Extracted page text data

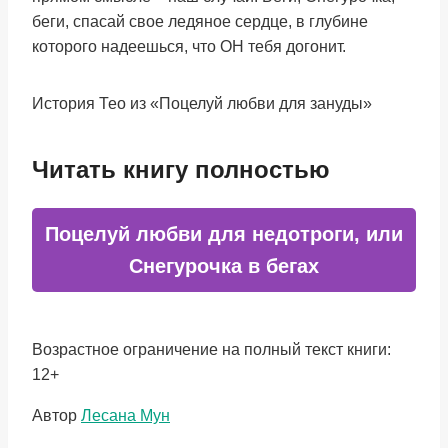
беги, спасай свое ледяное сердце, в глубине
которого надеешься, что ОН тебя догонит.
История Тео из «Поцелуй любви для зануды»
Читать книгу полностью
Поцелуй любви для недотроги, или
Снегурочка в бегах
Возрастное ограничение на полный текст книги:
12+
Метки
Автор
Лесана Мун
записи:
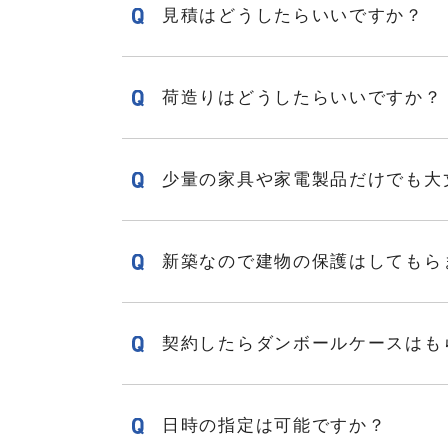
見積はどうしたらいいですか？
荷造りはどうしたらいいですか？
少量の家具や家電製品だけでも大
新築なので建物の保護はしてもら
契約したらダンボールケースはも
日時の指定は可能ですか？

_What you are asked to do_:
With the images omitted, repeat all the data word for word.

_Solution to this exercise_:
беги, спасай свое ледяное сердце, в глубине
которого надеешься, что ОН тебя догонит.
История Тео из «Поцелуй любви для зануды»
Читать книгу полностью
Поцелуй любви для недотроги, или
Снегурочка в бегах
Возрастное ограничение на полный текст книги:
12+
Метки
Автор
Лесана Мун
записи:
見積はどうしたらいいですか？
荷造りはどうしたらいいですか？
少量の家具や家電製品だけでも大
新築なので建物の保護はしてもら
契約したらダンボールケースはも
日時の指定は可能ですか？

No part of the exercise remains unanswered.